*** RECORDS PROVIDED ***

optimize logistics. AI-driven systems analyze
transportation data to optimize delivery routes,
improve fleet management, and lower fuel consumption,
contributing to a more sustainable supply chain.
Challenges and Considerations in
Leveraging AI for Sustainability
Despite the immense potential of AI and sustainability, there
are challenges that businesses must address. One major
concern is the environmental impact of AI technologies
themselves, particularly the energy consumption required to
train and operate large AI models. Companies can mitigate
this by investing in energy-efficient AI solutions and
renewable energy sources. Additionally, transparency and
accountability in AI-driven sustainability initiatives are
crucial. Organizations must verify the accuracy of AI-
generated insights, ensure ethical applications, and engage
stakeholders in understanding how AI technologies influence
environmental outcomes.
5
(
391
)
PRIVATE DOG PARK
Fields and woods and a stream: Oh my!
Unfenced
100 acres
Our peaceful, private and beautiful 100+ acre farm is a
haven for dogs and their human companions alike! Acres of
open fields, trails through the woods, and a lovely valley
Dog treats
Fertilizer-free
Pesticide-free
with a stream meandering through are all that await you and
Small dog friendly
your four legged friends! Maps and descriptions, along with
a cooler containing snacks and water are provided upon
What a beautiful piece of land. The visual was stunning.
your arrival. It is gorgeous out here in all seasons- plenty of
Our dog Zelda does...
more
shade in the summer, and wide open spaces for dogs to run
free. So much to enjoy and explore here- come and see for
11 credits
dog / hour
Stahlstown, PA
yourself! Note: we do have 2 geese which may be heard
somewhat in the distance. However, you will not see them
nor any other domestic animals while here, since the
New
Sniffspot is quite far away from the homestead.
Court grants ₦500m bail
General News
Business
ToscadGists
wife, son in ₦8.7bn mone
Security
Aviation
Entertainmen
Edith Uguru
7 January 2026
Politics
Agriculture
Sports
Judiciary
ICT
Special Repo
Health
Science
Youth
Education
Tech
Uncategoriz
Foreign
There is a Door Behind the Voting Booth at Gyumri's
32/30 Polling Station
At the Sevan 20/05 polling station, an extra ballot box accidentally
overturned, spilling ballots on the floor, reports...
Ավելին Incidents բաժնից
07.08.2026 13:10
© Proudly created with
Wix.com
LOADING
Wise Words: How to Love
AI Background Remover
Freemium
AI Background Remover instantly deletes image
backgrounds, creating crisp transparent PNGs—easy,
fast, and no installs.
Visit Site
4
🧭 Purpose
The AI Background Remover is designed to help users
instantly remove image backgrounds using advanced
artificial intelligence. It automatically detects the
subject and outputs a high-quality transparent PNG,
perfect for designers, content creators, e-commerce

*** End of RECORDS PROVIDED ***

TASK PROMPT>
Every record must appear in the answer exactly as written.

SOLUTION TO THE EXERCISE>
optimize logistics. AI-driven systems analyze
transportation data to optimize delivery routes,
improve fleet management, and lower fuel consumption,
contributing to a more sustainable supply chain.
Challenges and Considerations in
Leveraging AI for Sustainability
Despite the immense potential of AI and sustainability, there
are challenges that businesses must address. One major
concern is the environmental impact of AI technologies
themselves, particularly the energy consumption required to
train and operate large AI models. Companies can mitigate
this by investing in energy-efficient AI solutions and
renewable energy sources. Additionally, transparency and
accountability in AI-driven sustainability initiatives are
crucial. Organizations must verify the accuracy of AI-
generated insights, ensure ethical applications, and engage
stakeholders in understanding how AI technologies influence
environmental outcomes.
5
(
391
)
PRIVATE DOG PARK
Fields and woods and a stream: Oh my!
Unfenced
100 acres
Our peaceful, private and beautiful 100+ acre farm is a
haven for dogs and their human companions alike! Acres of
open fields, trails through the woods, and a lovely valley
Dog treats
Fertilizer-free
Pesticide-free
with a stream meandering through are all that await you and
Small dog friendly
your four legged friends! Maps and descriptions, along with
a cooler containing snacks and water are provided upon
What a beautiful piece of land. The visual was stunning.
your arrival. It is gorgeous out here in all seasons- plenty of
Our dog Zelda does...
more
shade in the summer, and wide open spaces for dogs to run
free. So much to enjoy and explore here- come and see for
11 credits
dog / hour
Stahlstown, PA
yourself! Note: we do have 2 geese which may be heard
somewhat in the distance. However, you will not see them
nor any other domestic animals while here, since the
New
Sniffspot is quite far away from the homestead.
Court grants ₦500m bail
General News
Business
ToscadGists
wife, son in ₦8.7bn mone
Security
Aviation
Entertainmen
Edith Uguru
7 January 2026
Politics
Agriculture
Sports
Judiciary
ICT
Special Repo
Health
Science
Youth
Education
Tech
Uncategoriz
Foreign
There is a Door Behind the Voting Booth at Gyumri's
32/30 Polling Station
At the Sevan 20/05 polling station, an extra ballot box accidentally
overturned, spilling ballots on the floor, reports...
Ավելին Incidents բաժնից
07.08.2026 13:10
© Proudly created with
Wix.com
LOADING
Wise Words: How to Love
AI Background Remover
Freemium
AI Background Remover instantly deletes image
backgrounds, creating crisp transparent PNGs—easy,
fast, and no installs.
Visit Site
4
🧭 Purpose
The AI Background Remover is designed to help users
instantly remove image backgrounds using advanced
artificial intelligence. It automatically detects the
subject and outputs a high-quality transparent PNG,
perfect for designers, content creators, e-commerce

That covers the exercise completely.